Report: CDC overcounts millions of vaccinations
The U.S. government has overcounted the number of Americans who are at least partly vaccinated against the coronavirus, Bloomberg reports.
Why it matters: Millions more people than initially thought are unprotected as coronavirus infections, hospitalizations and deaths are rising across the country.
The big picture: Data from the Centers for Disease Control and Prevention was revised last weekend for the number of people 65 and older who have received at least one shot, according to Bloomberg.
- The CDC lowered the percentage vaccinated from 99.9%, where it had been for weeks, to 95%, without changing the raw shot totals.
- The agency has not returned Axios' request for comment.

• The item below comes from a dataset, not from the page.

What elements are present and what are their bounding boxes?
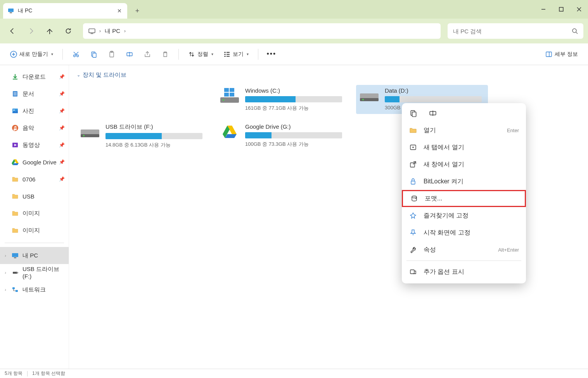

What it means: The change in data indicates that the U.S. has counted too many shots as first doses when they are instead second doses or booster shots.
By the numbers: CDC data indicated that 240 million people — or about 72.5% of the population — had at least one shot and that 203 million — 61.3% — were fully vaccinated.
- But state and local officials reported that it was improbable for there to be such a huge disparity in vaccination numbers, Bloomberg reports.
The state of play: Three states — Illinois, Pennsylvania and West Virginia — found enough over-counting of first shots to indicate millions of unvaccinated people had mistakenly been counted as having received a dose.
- Pennsylvania had one of the biggest gaps identified, according to Bloomberg, where the CDC's estimates of first doses for people 65 and older exceeded state estimates by about 850,000.
- Illinois had more than 500,000 completely unvaccinated people ages 12 and up than initially thought. But the audit also found 730,000 people who were fully vaccinated and hadn’t been counted.
What they're saying: James Garrow, a spokesperson for the Philadelphia Department of Public Health, which has worked with the state to blend data sets for a more accurate view of vaccination trends, said "we don’t have any faith in the numbers on the CDC website, and we never refer to them."
- “Where it has really made it difficult for us is targeting our booster messaging,” Garrow added.
- “The truth is, we have no idea,” said Clay Marsh, West Virginia’s COVID czar.
But, but, but: The miscount means more Americans have received booster shots than shown in official federal data, Bloomberg writes.
What's next: Other states, including Minnesota, Colorado, New Jersey, North Carolina and Maine, have already submitted requests for revisions to the CDC for different reasons.
Editor's note: This is a developing story and has been updated throughout.